Novità in casa Vodafone Italia con nuove modifiche contrattuali, dal 15 Aprile 2019 dal momento in cui verrà esaurito il credito residuo i servizi non verranno più bloccati ma ne verrà assicurata la continuità. 

I clienti Vodafone dal momento in cui non ricaricheranno in tempo la propria scheda SIM per il rinnovo dell’offerta, avranno la possibilità di chiamare e navigare senza alcun limite per le successive 48 ore in tutto il territorio italiano ed europeo, nel rispetto delle condizioni di uso corretto e lecito.

Il cliente avrà diritto a questa possibilità al costo di 0,99 euro, che saranno addebitati automaticamente alla prima ricarica utile.

Tale variazione delle condizioni contrattuali avverrà solo per i clienti Vodafone che hanno attivo l’addebito dell’offerta su credito residuo, invece per quanto riguarda i clienti che hanno attivo l’addebito dell’offerta su carta di credito o conto corrente non è previsto alcun costo. A fine delle 48 ore, in caso di mancata ricarica, la SIM rimarrà comunque attiva per ricevere chiamate o SMS e per effettuare chiamate di emergenza.

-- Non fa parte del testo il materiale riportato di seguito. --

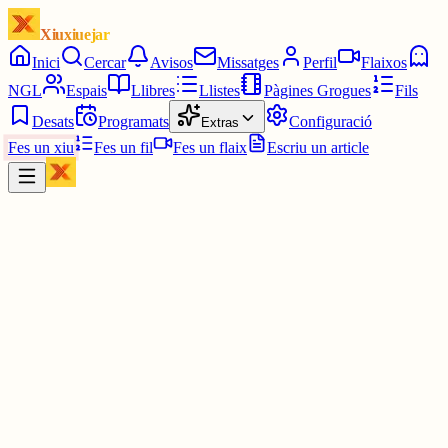
Xiuxiuejar
Inici
Cercar
Avisos
Missatges
Perfil
Flaixos
NGL
Espais
Llibres
Llistes
Pàgines Grogues
Fils
Desats
Programats
Configuració
Extras
Fes un xiu
Fes un fil
Fes un flaix
Escriu un article
Xiu
Campanar
@
campanar
ding ding ding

Vista l’avvenuta modifica contrattuale, e quindi l’imminente conseguenza normativa, tutti i clienti interessati riceveranno una comunicazione via SMS e avranno la possibilità di  recedere dal contratto o passare eventualmente ad un altro operatore. Nel caso in cui si decida di avviare tale processo, è utile sapere che questo avverrà senza penali fino al giorno prima della variazione contrattuale, specificando come causale del recesso “modifica delle condizioni contrattuali”.

Nel caso in cui il cliente non acconsenta al pagamento del nuovo servizio automatico, dovrà necessariamente effettuare una ricarica prima del rinnovo o mantenere un minimo di credito nella SIM, nel caso contrario il proprio credito andrà in negativo e verranno addebitati automaticamente i 0,99 centesimi di euro.

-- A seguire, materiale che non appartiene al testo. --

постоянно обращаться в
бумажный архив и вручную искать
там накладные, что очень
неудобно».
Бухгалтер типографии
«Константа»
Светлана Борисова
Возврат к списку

Ecco un esempio: se il cliente possiede un’offerta tariffaria di 10 euro al mese e un credito principale di 4 euro. Al momento del rinnovo si ritroverà a -6 euro. Nel momento che ricaricherà pagherà 0,99 centesimi di euro in più, quindi 10,99 euro anzichè 10 euro. Quindi per evitare tutto ciò deve ricaricare prima della scadenza o avere semplicemente un credito residuo sufficiente a pagare almeno 2 mensilità.

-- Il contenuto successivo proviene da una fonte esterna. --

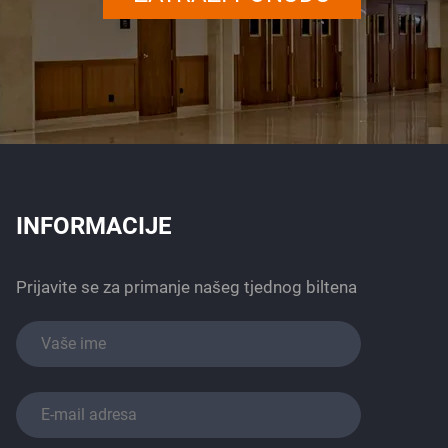
INFORMACIJE
Prijavite se za primanje našeg tjednog biltena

I clienti che hanno attive offerte che includono telefono, tablet, Mobile Wi-Fi o che prevedono un contributo di attivazione a rate, potranno continuare ad usufruirne con le offerte attive, sempre a seconda dell’offerta e potranno continuare a pagare, sempre a seconda del metodo di pagamento scelto, le restanti rate residue da saldare, addebitate con la stessa cadenza e con lo stesso metodo di pagamento prescelto.

S’informa che il diritto di recesso può essere esercitato gratuitamente, eventualmente mantenendo attiva un’offerta che include un telefono e continuando a pagare le rate residue con la stessa cadenza e metodo di pagamento, sul sito variazioni.vodafone.it oppure inviando una raccomandata con ricevuta di ritorno a: Servizio Clienti Vodafone, casella postale 190 – 10.0.15 Ivrea, Torino, o è possibile via PEC all’indirizzo disdette@vodafone.pec.it, infine anche chiamando il Servizio Clienti Vodafone al 190, inoltre si può recedere anche recandosi nei negozi Vodafone compilando l’apposito modulo esplicitando la causale sopraindicata.

Si ricorda che dal 15 Aprile 2019 dal momento in cui si decide di attivare un’offerta tariffaria Vodafone, il cliente deve tener conto della modifica e l’addetto alla vendita, oltre a comunicare i costi extra vodafone, dovrà far presente anche questo nuovo costo automatico, che senza previa informazione potrebbe diventare un costo nascosto.